Manhã de 25 de Fevereiro de 2021. Já Portugal estava confinado há mais de um mês quando circulou nas redes sociais (sobretudo no WhatsApp) um plano de desconfinamento que teria sido anunciado pelo Governo. O plano era falso. Contudo, não demorou muito tempo até que isso fosse desmontado: cidadãos desconfiaram, o Governo desmentiu-o, os jornalistas noticiaram que era falso e os fact-checkers desconstruíram-no. Conseguiu-se assim estancar a desinformação. Na maioria das vezes, não é assim tão fácil, o que nos faz constantemente questionar como se pode combater a pandemia da desinformação em que todos podemos ser infectados.

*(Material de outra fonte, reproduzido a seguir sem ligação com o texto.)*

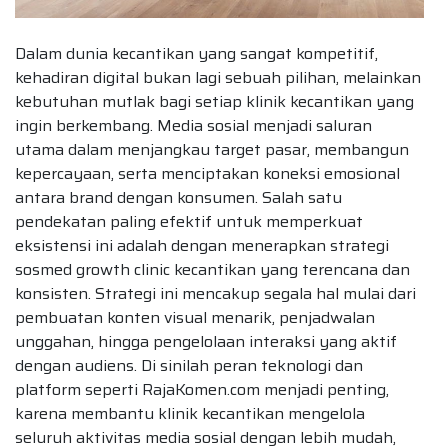
Dalam dunia kecantikan yang sangat kompetitif,
kehadiran digital bukan lagi sebuah pilihan, melainkan
kebutuhan mutlak bagi setiap klinik kecantikan yang
ingin berkembang. Media sosial menjadi saluran
utama dalam menjangkau target pasar, membangun
kepercayaan, serta menciptakan koneksi emosional
antara brand dengan konsumen. Salah satu
pendekatan paling efektif untuk memperkuat
eksistensi ini adalah dengan menerapkan strategi
sosmed growth clinic kecantikan yang terencana dan
konsisten. Strategi ini mencakup segala hal mulai dari
pembuatan konten visual menarik, penjadwalan
unggahan, hingga pengelolaan interaksi yang aktif
dengan audiens. Di sinilah peran teknologi dan
platform seperti RajaKomen.com menjadi penting,
karena membantu klinik kecantikan mengelola
seluruh aktivitas media sosial dengan lebih mudah,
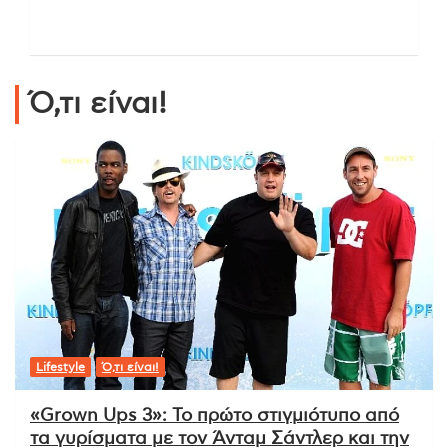
Ό,τι είναι!
Lifestyle
Ό,τι είναι!
«Grown Ups 3»: Το πρώτο στιγμιότυπο από
τα γυρίσματα με τον Άνταμ Σάντλερ και την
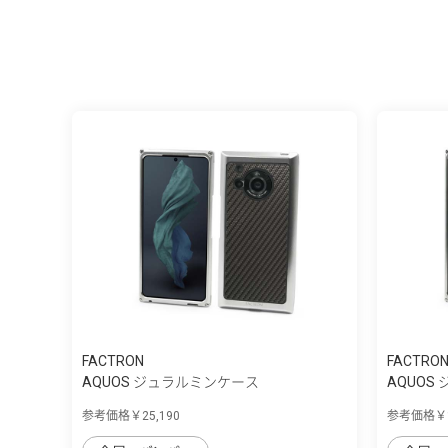
FACTRON
FACTRO
AQUOS ジュラルミンケース
AQUOS
参考価格￥25,190
参考価格￥1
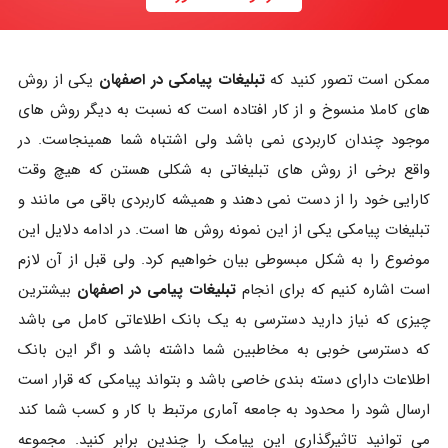
ممکن است تصور کنید که
تبلیغات پیامکی در اصفهان
یکی از روش
های کاملا منسوخ و از کار افتاده است که نسبت به دیگر روش های
موجود چندان کاربردی نمی باشد ولی اشتباه شما همینجاست. در
واقع برخی از روش های تبلیغاتی به شکلی هستن که هیچ وقت
کارایی خود را از دست نمی دهند و همیشه کاربردی باقی می مانند و
تبلیغات پیامکی یکی از این نمونه روش ها است. در ادامه دلایل این
موضوع را به شکل مبسوطی بیان خواهیم کرد. ولی قبل از آن لازم
است اشاره کنیم که برای انجام
تبلیغات پیامی در اصفهان
بیشترین
چیزی که نیاز دارید دسترسی به یک بانک اطلاعاتی کامل می باشد
که دسترسی خوبی به مخاطبین شما داشته باشد و اگر این بانک
اطلاعات دارای دسته بندی خاصی باشد و بتواند پیامکی که قرار است
ارسال شود را محدود به جامعه آماری مرتبط با کار و کسب شما کند
می توانید تاثیرگذاری این پیامک را چندین برابر کنید. مجموعه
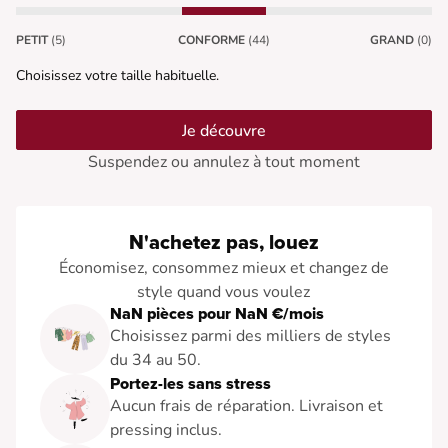
PETIT
(5)
CONFORME
(44)
GRAND
(0)
Choisissez votre taille habituelle.
Je découvre
Suspendez ou annulez à tout moment
N'achetez pas, louez
Économisez, consommez mieux et changez de
style quand vous voulez
NaN pièces pour NaN €/mois
Choisissez parmi des milliers de styles
du 34 au 50.
Portez-les sans stress
Aucun frais de réparation. Livraison et
pressing inclus.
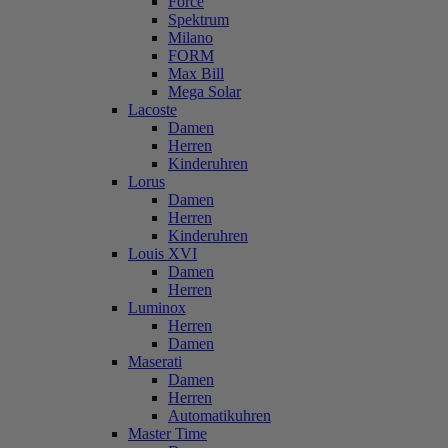
Force
Spektrum
Milano
FORM
Max Bill
Mega Solar
Lacoste
Damen
Herren
Kinderuhren
Lorus
Damen
Herren
Kinderuhren
Louis XVI
Damen
Herren
Luminox
Herren
Damen
Maserati
Damen
Herren
Automatikuhren
Master Time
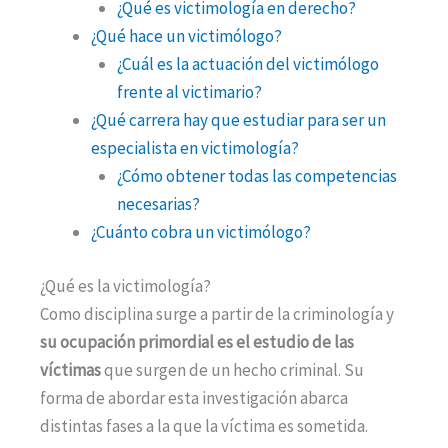
¿Qué es victimología en derecho?
¿Qué hace un victimólogo?
¿Cuál es la actuación del victimólogo
frente al victimario?
¿Qué carrera hay que estudiar para ser un
especialista en victimología?
¿Cómo obtener todas las competencias
necesarias?
¿Cuánto cobra un victimólogo?
¿Qué es la victimología?
Como disciplina surge a partir de la criminología y
su ocupación primordial es el estudio de las
víctimas
que surgen de un hecho criminal. Su
forma de abordar esta investigación abarca
distintas fases a la que la víctima es sometida.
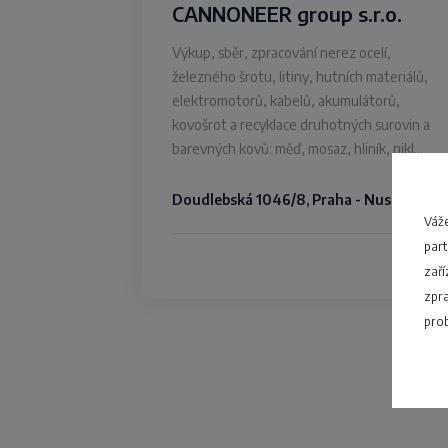
CANNONEER group s.r.o.
Výkup, sběr, zpracování nerez ocelí,
železného šrotu, litiny, hutních materiálů,
elektromotorů, kabelů, akumulátorů,
kovošrot a recyklace druhotných surovin a
barevných kovů: měď, mosaz, hliník, nikl…
Doudlebská 1046/8, Praha - Nusle
Váže
part
4,7
zaří
zpra
prob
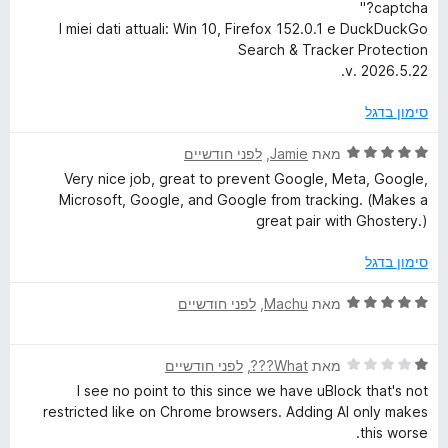
captcha?"
h
I miei dati attuali: Win 10, Firefox 152.0.1 e DuckDuckGo
Search & Tracker Protection
&
v. 2026.5.22.
T
סימון בדגל
ד
מאת
Jamie
, ‏
לפני חודשיים
r
י
Very nice job, great to prevent Google, Meta, Google,
ר
Microsoft, Google, and Google from tracking. (Makes a
a
ו
great pair with Ghostery.)
ג
c
5
סימון בדגל
מ
ת
k
ד
מאת
Machu
, ‏
לפני חודשיים
ו
י
ך
ר
e
5
ד
ו
מאת
What???
, ‏
לפני חודשיים
י
ג
I see no point to this since we have uBlock that's not
r
ר
5
restricted like on Chrome browsers. Adding AI only makes
ו
מ
this worse.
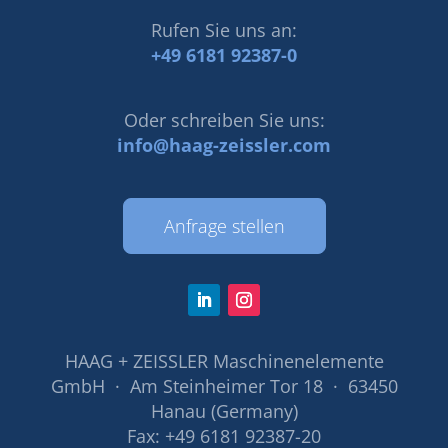
Rufen Sie uns an:
+49 6181 92387-0
Oder schreiben Sie uns:
info@haag-zeissler.com
Anfrage stellen
HAAG + ZEISSLER Maschinenelemente
GmbH · Am Steinheimer Tor 18 · 63450
Hanau (Germany)
Fax: +49 6181 92387-20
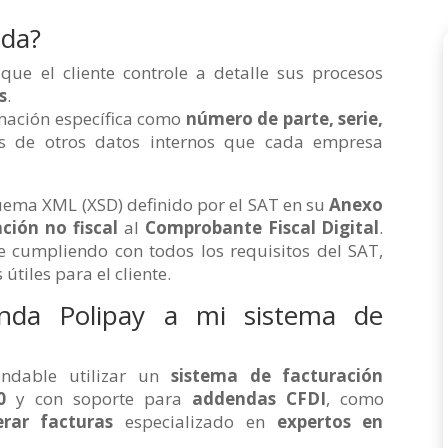
nda?
que el cliente controle a detalle sus procesos
s
.
rmación específica como
número de parte, serie,
s de otros datos internos que cada empresa
ema XML (XSD) definido por el SAT en su
Anexo
ión no fiscal
al
Comprobante Fiscal Digital
.
 cumpliendo con todos los requisitos del SAT,
útiles para el cliente.
nda Polipay a mi sistema de
endable utilizar un
sistema de facturación
0
y con soporte para
addendas CFDI
, como
rar facturas
especializado en
expertos en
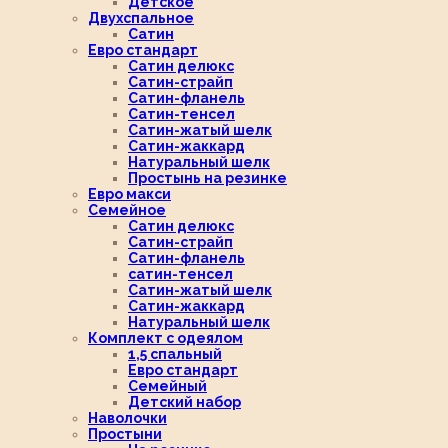
Детское
Двухспальное
Сатин
Евро стандарт
Сатин делюкс
Сатин-страйп
Сатин-фланель
Сатин-тенсел
Сатин-жатый шелк
Сатин-жаккард
Натуральный шелк
Простынь на резинке
Евро макси
Семейное
Сатин делюкс
Сатин-страйп
Сатин-фланель
сатин-тенсел
Сатин-жатый шелк
Сатин-жаккард
Натуральный шелк
Комплект с одеялом
1,5 спальный
Евро стандарт
Семейный
Детский набор
Наволочки
Простыни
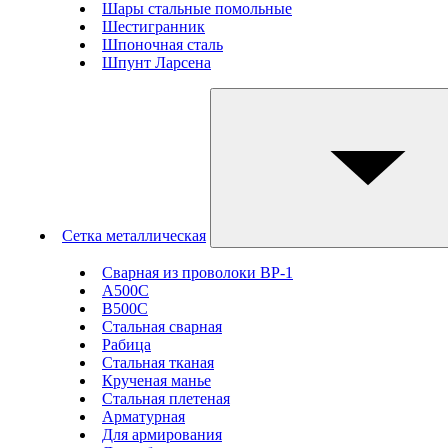
Шары стальные помольные
Шестигранник
Шпоночная сталь
Шпунт Ларсена
Сетка металлическая
Сварная из проволоки ВР-1
А500С
В500С
Стальная сварная
Рабица
Стальная тканая
Крученая манье
Стальная плетеная
Арматурная
Для армирования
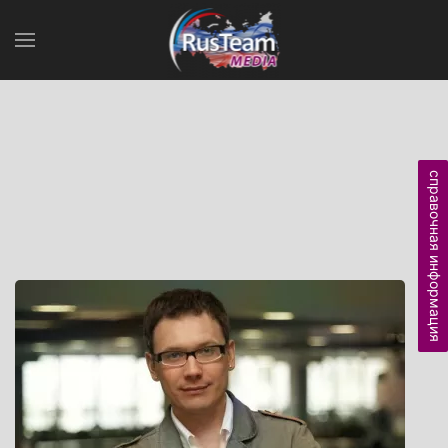
справочная информация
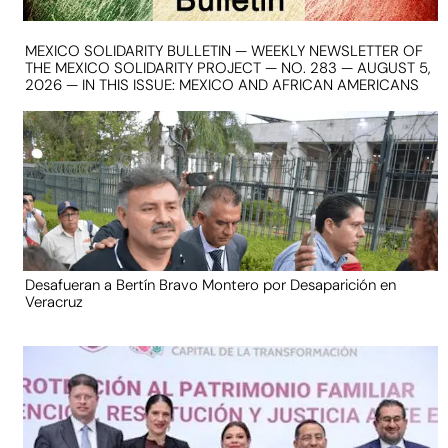
MEXICO SOLIDARITY BULLETIN — WEEKLY NEWSLETTER OF
THE MEXICO SOLIDARITY PROJECT — NO. 283 — AUGUST 5,
2026 — IN THIS ISSUE: MEXICO AND AFRICAN AMERICANS
Desafueran a Bertín Bravo Montero por Desaparición en
Veracruz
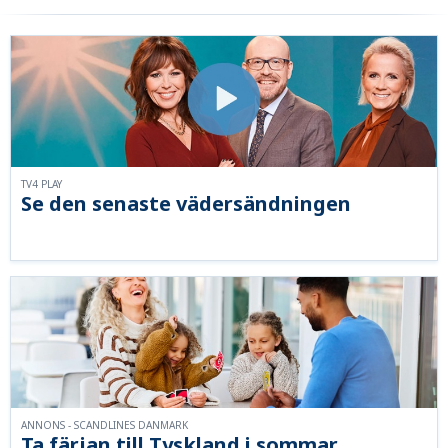
TV4 PLAY
Se den senaste vädersändningen
ANNONS - SCANDLINES DANMARK
Ta färjan till Tyskland i sommar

Quando nos referimos a desinformação, falamos do quê? Gustavo Cardoso, investigador e coordenador do MediaLab do Iscte – Instituto Universitário de Lisboa, diferencia três tipos: a desinformação, a informação errada e a má informação. A desinformação é algo deliberado e que pretende causar dano através de conteúdos falsos, independentemente de ser a uma pessoa, grupo, organização ou a um país. A informação errada está relacionada com o uso errado de algo que está bem, mas, mesmo assim, tem-se o objectivo de enganar. “Embora seja descontextualizada, alguém olha para uma estatística, acha que lhe dá razão e partilha-a porque vai defender a sua posição”, descreve o sociólogo. Por fim, a má informação é baseada em factos reais, mas que estão deturpados.

“Quando estamos a falar de algum tipo de desinformação, o objectivo final é causar dano a alguém”, realça. Ou, mesmo que não se tenha como objectivo directo causar dano, acaba sempre por ter algum tipo de impacto na vida das pessoas. O investigador acrescenta que, normalmente, falamos de fake news quando nos referimos a práticas desinformativas, mas essa é apenas uma pequena parcela do conteúdo desinformativo em circulação. “Se quisermos olhar para aquilo que é efectivamente desinformação hoje em dia, tem [de se considerar que] essencialmente o objectivo é causar a dúvida.” Dessa forma, pode minar certezas associadas às instituições ou ao que faz a sociedade funcionar.

A mensagem somos nós

Gustavo Cardoso pede ainda que observemos para o que é a comunicação hoje. “Hoje estamos numa situação em que as pessoas são a mensagem. Já não estamos no mundo em que [Marshall ]McLuhan [1911-1980, que estudou a comunicação de massas] diz que ‘o meio é a mensagem’”, indica. Quando cada um de nós recebe uma mensagem e não concorda com o seu objectivo inicial, pode comentá-la e partilhá-la numa rede social, podendo mesmo alterá-la. Por exemplo, ao ler uma notícia num jornal e partilhá-la no Facebook com um comentário contrário ao que lá é dito pode alterar a sua própria natureza. “Não quer dizer que exista uma intenção última de causar dano ao outro”, nota o investigador. No fundo, a nossa forma de comunicar mudou e a desinformação é uma das consequências dessa forma diferente de comunicação.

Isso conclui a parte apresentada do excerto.